On the other hand, this discovery also suggests that the Earth’s internal “memory” is way longer than we thought. If a single impact can cause seismic ringing for tens of millions of years, what about all the other big impacts? We’ve got impact craters all over the planet—from the Vredefort Dome in South Africa (2 billion years old) to the Sudbury Basin in Canada (1.8 billion years old). Are they all still vibrating? Is the Earth just a giant, celestial tuning fork that’s been struck repeatedly by cosmic debris, and we’re all just living on top of a perpetual, barely-perceptible tremor?

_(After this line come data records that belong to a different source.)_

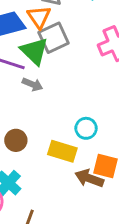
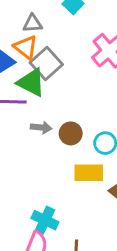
gray arrow: (32, 84) -> (41, 127), moved
brown circle: (16, 140) -> (71, 133), moved

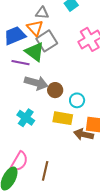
gray arrow: (41, 127) -> (36, 83), size x1.6
cyan cross: (45, 220) -> (26, 118), moved

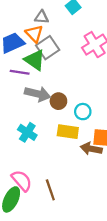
pink semicircle: (19, 162) -> (22, 181), turned -70
brown line: (45, 171) -> (50, 190), turned -30

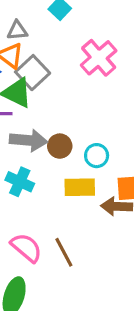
cyan cross: (27, 132) -> (20, 182), moved
pink semicircle: (22, 181) -> (26, 248), moved
brown line: (50, 190) -> (64, 252), moved

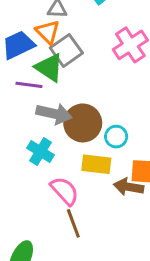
brown circle: (60, 146) -> (83, 123), size x1.6
pink semicircle: (26, 248) -> (65, 191), moved

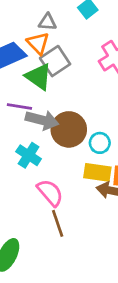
purple line: (29, 85) -> (19, 106), moved
yellow rectangle: (96, 164) -> (97, 172), moved

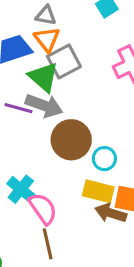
gray triangle: (47, 22) -> (46, 15), moved
gray arrow: (42, 120) -> (44, 106), moved
cyan cross: (29, 155) -> (21, 189), moved

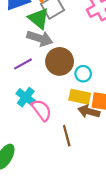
purple line: (19, 108) -> (23, 64), moved, turned -42
brown line: (48, 244) -> (67, 136), moved

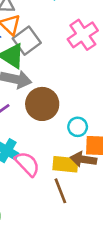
cyan circle: (83, 74) -> (78, 127), moved
yellow rectangle: (80, 97) -> (65, 164), moved

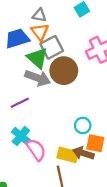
brown circle: (42, 104) -> (64, 71), moved

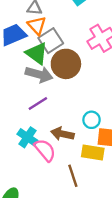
purple line: (20, 103) -> (38, 104), moved
brown arrow: (83, 153) -> (62, 134), moved
yellow rectangle: (68, 155) -> (93, 152), moved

Yes. The answer is yes. And you know what? That’s kind of beautiful. In a universe where everything is chaos and entropy, it’s nice to know that the planet is still processing its trauma. It’s relatable. I’ve been processing a breakup from 2016 and I still get a little twitch when someone mentions avocado toast. The Earth gets it.
So the next time you’re standing on solid ground, take a moment to appreciate that it’s not actually solid. It’s jiggling. It’s been jiggling since before your ancestors were even a glint in evolution’s eye. And it’s going to keep jiggling long after we’re gone, probably until
Final Thoughts
The relentless march of seismic waves through the planet’s crust is nature’s most honest informant, revealing that the ground beneath our feet is not a static stage but a dynamic, breathing organism. After decades of covering quakes from the rubble, I’ve come to see these tremors not just as harbingers of destruction, but as the Earth’s vital signs—a pulse we are only beginning to read with clarity. Ultimately, our challenge is to listen more closely to these deep, rumbling whispers, for they hold the only true blueprint for where and when the next great upheaval will occur.